Monday, December 10, 2018

Virtue Signaling vs Vice Signaling

Gotta love those "hate has no home here" signs that some people put in front of their houses:
What’s up with that, you might wonder. This is a peaceful, upscale, decidedly un-diverse neighborhood. The greatest threat to suburban peace is the lone homeowner whose lawn looks a tad overgrown. There’s nothing to suggest that anyone is a racist or bigot. So again: What’s going on?

Someone came up with the label “virtue signaling” to describe the psychological impulse behind these signs. The idea is that people who put them up want to tell you how noble they are. But that doesn’t sound right. Virtue-signalers aren’t in any way in doubt about their own virtue. What they really want to do is signal how depraved others are.

It’s about vice signaling, not virtue signaling.

A couple of people on the block are Trump supporters. Those signs are likely meant for them. There’s no interaction between the two groups, and the signs are meant to keep it that way.

A couple of years back there used to be Fourth of July street picnics there. But the shindigs haven’t happened the last couple of years, and I don’t think I’ll see them again soon. Vice signaling breaks up communities, and there’s a lot of it today...
After a few examples:
Rather than blame themselves, it was much easier to transfer the guilt to conservatives. That’s how vice signaling became the language of liberal politics.
Then let's move on to universities:
Those toxic-masculinity classes aren’t really about protecting women, however. They never could do so, but that’s not the point. Rather they’re about vice signaling, about telling us that people on the wrong side of the gender gap are by nature evil.

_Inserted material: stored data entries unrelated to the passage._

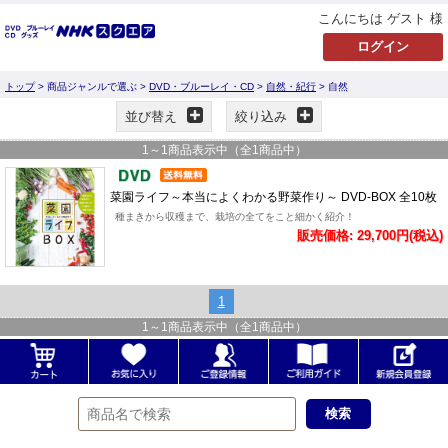
こんにちは ゲスト 様
トップ
> 商品ジャンルで選ぶ >
DVD・ブルーレイ・CD
>
自然・紀行
> 自然
並び替え
絞り込み
1
～
1
商品表示中（全
1
商品中）
菜園ライフ～本当によくわかる野菜作り～ DVD-BOX 全10枚
種まきから収穫まで、栽培の全てをこと細かく紹介！
販売価格: 29,700円(税込)
1
1
～
1
商品表示中（全
1
商品中）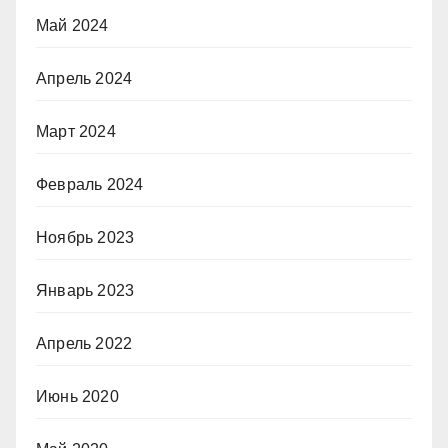
Май 2024
Апрель 2024
Март 2024
Февраль 2024
Ноябрь 2023
Январь 2023
Апрель 2022
Июнь 2020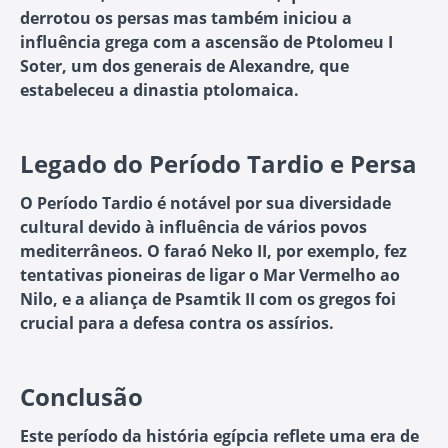
derrotou os persas mas também iniciou a
influência grega com a ascensão de Ptolomeu I
Soter, um dos generais de Alexandre, que
estabeleceu a dinastia ptolomaica.
Legado do Período Tardio e Persa
O Período Tardio é notável por sua diversidade
cultural devido à influência de vários povos
mediterrâneos. O faraó Neko II, por exemplo, fez
tentativas pioneiras de ligar o Mar Vermelho ao
Nilo, e a aliança de Psamtik II com os gregos foi
crucial para a defesa contra os assírios.
Conclusão
Este período da história egípcia reflete uma era de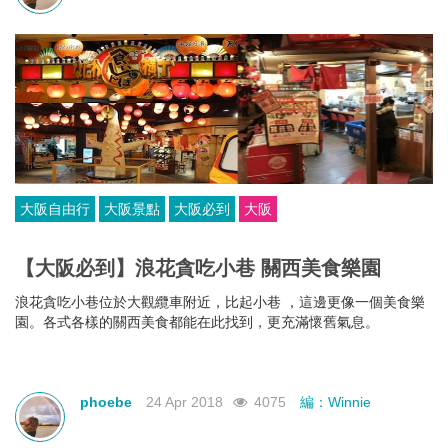
大阪自由行
大阪景點
大阪必到
大阪
【大阪必到】浪花貪吃小巷 關西美食樂園
浪花貪吃小巷位於大觀纜車附近，比起小巷 ，這邊更像一個美食樂
園。各式各樣的關西美食都能在此找到，更充滿懷舊氣息。
phoebe
24 Apr 2018
4075
編：Winnie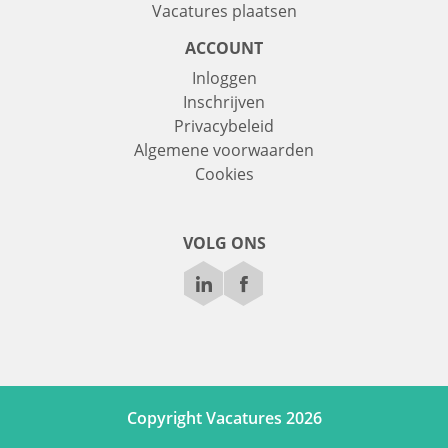
Vacatures plaatsen
ACCOUNT
Inloggen
Inschrijven
Privacybeleid
Algemene voorwaarden
Cookies
VOLG ONS
Copyright Vacatures 2026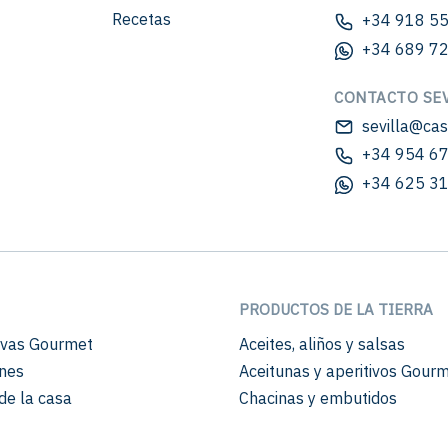
Recetas
+34 918 55
+34 689 72
CONTACTO SEV
sevilla@ca
+34 954 67
+34 625 31
PRODUCTOS DE LA TIERRA
vas Gourmet
Aceites, aliños y salsas
nes
Aceitunas y aperitivos Gour
de la casa
Chacinas y embutidos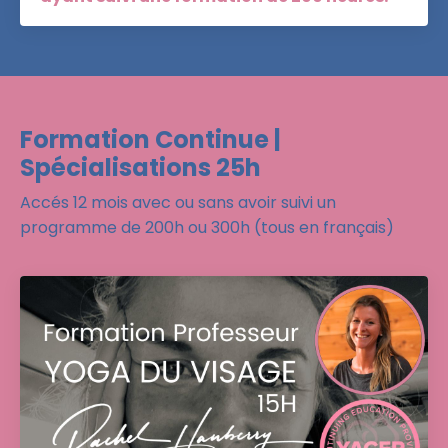
Formation Continue |
Spécialisations 25h
Accés 12 mois avec ou sans avoir suivi un
programme de 200h ou 300h (tous en français)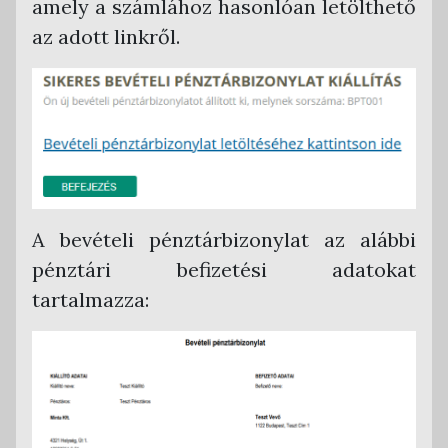
amely a számlához hasonlóan letölthető
az adott linkről.
A bevételi pénztárbizonylat az alábbi
pénztári befizetési adatokat
tartalmazza: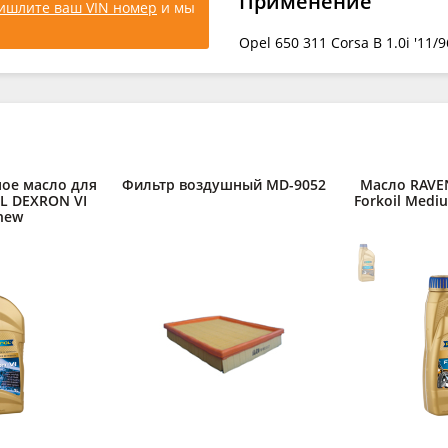
Применение
ишлите ваш VIN номер
и мы
Opel 650 311 Corsa B 1.0i '11/
ое масло для
Фильтр воздушный MD-9052
Масло RAVE
L DEXRON VI
Forkoil Medi
 new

All this reminds us that the demand for sensitivity can be employed for strategic and partisan purposes. And so it is in the transgender wars.
Conclusion?
And if you’re a conservative, how should you respond? Not by being defensive. Instead, tell them you have nothing to apologize for. Tell them to look into their own souls.

1 comment:

Steve USMA '85 said...

Makes perfect sense to me. Two women put up such signs in our neighborhood. The two became best friends and no longer talk to anyone else for the most part. Strange thing is that I live in a mostly liberal neighborhood. But even the other liberals were like "what's up with the signs?" when they first went up.

In my eyes, those putting up the signs are saying to us that either you put up a sign or else "Hate has a home there" in their opinion.